By RICHARD S. GINELL DEC. 8, 2011 12 AM PT LA Times

Intimate Opera was a small company that got tired of bouncing around from one small San Gabriel Valley space to another and decided to shoot for something higher.

A year ago, the company booked itself into the venerable Pasadena Playhouse, got some pros on board — singer-turned-stage-director Stephanie Vlahos and a corps of friends from her Los Angeles Opera days — and turned in a respectable, true-to-the-source production of Gian Carlo Menotti’s short television opera “Amahl and the Night Visitors.” Malcolm McDowell lent some theatrical star power by reading Dylan Thomas’ “A Child’s Christmas in Wales” as a prologue. More was promised — including a “Madame Butterfly” in the spring.

Alas, “Butterfly” never happened — the company couldn’t nail down the dates at the Playhouse, nor a cast — and with ambitions having outrun finances in a bad economy, Intimate Opera filed for bankruptcy a few months ago. But lo, a new company has sprouted from Intimate Opera’s ashes — more of a “loose cooperative of singers,” as artistic director Vlahos likes to say.
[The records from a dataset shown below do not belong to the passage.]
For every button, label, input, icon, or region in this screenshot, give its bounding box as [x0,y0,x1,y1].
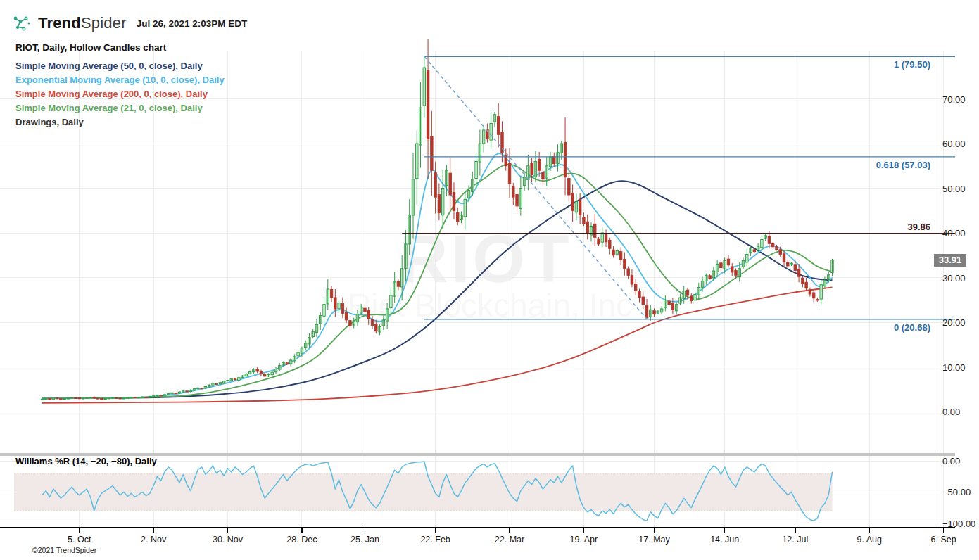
last-price-badge: 33.91 [934,254,966,267]
overlay-line-sma200 [42,287,833,402]
price-axis-tick: 40.00 [942,228,966,238]
price-axis-tick: 50.00 [942,183,966,193]
legend-item-5[interactable]: Drawings, Daily [15,117,84,127]
trendspider-chart-app: RIOT Riot Blockchain, Inc TrendSpider Ju… [0,0,979,560]
price-axis-tick: 30.00 [942,272,966,283]
williams-r-legend[interactable]: Williams %R (14, −20, −80), Daily [15,456,157,466]
price-axis-tick: 10.00 [942,362,966,372]
x-axis-label: 22. Feb [420,535,450,545]
x-axis-label: 9. Aug [857,535,881,545]
x-axis-label: 5. Oct [68,535,91,545]
price-axis-tick: 20.00 [942,317,966,328]
williams-axis-tick: −50.00 [942,487,971,497]
x-axis-label: 25. Jan [350,535,379,545]
x-axis-label: 14. Jun [710,535,739,545]
copyright-footer: ©2021 TrendSpider [32,546,96,554]
price-alert-label[interactable]: 39.86 [907,222,930,232]
fib-level-label[interactable]: 0.618 (57.03) [876,160,930,170]
price-axis-tick: 60.00 [942,139,966,149]
fib-level-label[interactable]: 1 (79.50) [894,59,930,70]
chart-title[interactable]: RIOT, Daily, Hollow Candles chart [15,42,166,53]
x-axis-label: 28. Dec [286,535,317,545]
x-axis-label: 17. May [638,535,669,545]
logo-text-light[interactable]: Spider [81,14,127,32]
header: TrendSpider Jul 26, 2021 2:03PM EDT [11,13,247,34]
x-axis-label: 30. Nov [213,535,243,545]
legend-item-4[interactable]: Simple Moving Average (21, 0, close), Da… [15,103,203,113]
logo-text-bold[interactable]: Trend [38,14,81,32]
legend-item-2[interactable]: Exponential Moving Average (10, 0, close… [15,75,225,85]
x-axis-label: 2. Nov [141,535,166,545]
fib-level-label[interactable]: 0 (20.68) [894,322,930,333]
price-axis-tick: 0.00 [942,407,960,417]
x-axis-label: 12. Jul [782,535,808,545]
chart-timestamp: Jul 26, 2021 2:03PM EDT [137,18,248,29]
x-axis-label: 22. Mar [495,535,524,545]
legend-item-1[interactable]: Simple Moving Average (50, 0, close), Da… [15,61,203,71]
overlay-line-sma50 [42,181,833,397]
price-axis-tick: 70.00 [942,94,966,104]
x-axis-label: 19. Apr [570,535,598,545]
legend-item-3[interactable]: Simple Moving Average (200, 0, close), D… [15,89,208,99]
williams-axis-tick: −100.00 [942,518,975,528]
trendspider-logo-icon[interactable] [11,13,32,34]
x-axis-label: 6. Sep [931,535,956,545]
williams-axis-tick: 0.00 [942,456,960,466]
She calls it Opera Posse — and Vlahos and friends will pick up precisely where they left off with a reprise of the “Amahl” production this weekend at the Pasadena Playhouse.

But first, how did Vlahos come up with that name?

“It’s a group of singers, we’re out West, we’re on a mission,” Vlahos said over coffee at an Old Pasadena coffeehouse. “I liked that kind of raw pairing. I’ve gotten emails from some who said, ‘My God, really, Opera Posse? How awful!’ There’s something in that irreverent pairing that will catch some people’s attention or offend. Either way, it’s all good.”

Most of the cast from last December’s “Amahl” will return — including mezzo-soprano Suzanna Guzman, tenor Greg Fedderly, boy soprano Caleb Glickman and conductor Jeffrey Bernstein — as will McDowell. For Bernstein, “Amahl” was a personal milestone since he admits that it was the first opera he had ever conducted, despite years of experience working with voices. Now, he’s hooked on doing more. “Like a good TV script, it’s incredibly distilled,” he said of “Amahl.” “Given the constraints of scale, the emotions land perfectly, and that’s the influence of television, where economy of scale is important.”

At one time, it looked as if Jorge Mester would be available to conduct Saturday night (Bernstein had a conflicting engagement with his Pasadena Master Chorale). But Mester withdrew after finding that he had already been booked that night out of town, so another Pasadena Symphony/Pops alum, Rachael Worby, will step in. All will be donating their services.

With help from the Pasadena Arts Council’s EMERGE Fiscal Sponsorship program, Opera Posse will be centered in Pasadena for now — and Vlahos aims to use a wide range of venues in the city. She is intent upon making “Amahl” an annual tradition; she and Guzman have talked about performing a Spanish-language version.

Vlahos wants to explore ideas for bringing opera to people who have never seen it or were priced out of the big opera houses. One is OperaFusion, scheduled for June and modeled on the Edinburgh Festival Fringe; another is a one-person show with someone “quite significant.”

“I’m talking to a number of wonderful singers, all of whom thus far are interested in the project and are interested in perhaps coming to Pasadena and doing a smaller event as a means of giving back” to their art form, Vlahos said, without revealing names. “They will get paid, but the fees will not be as fabulous as they typically are.”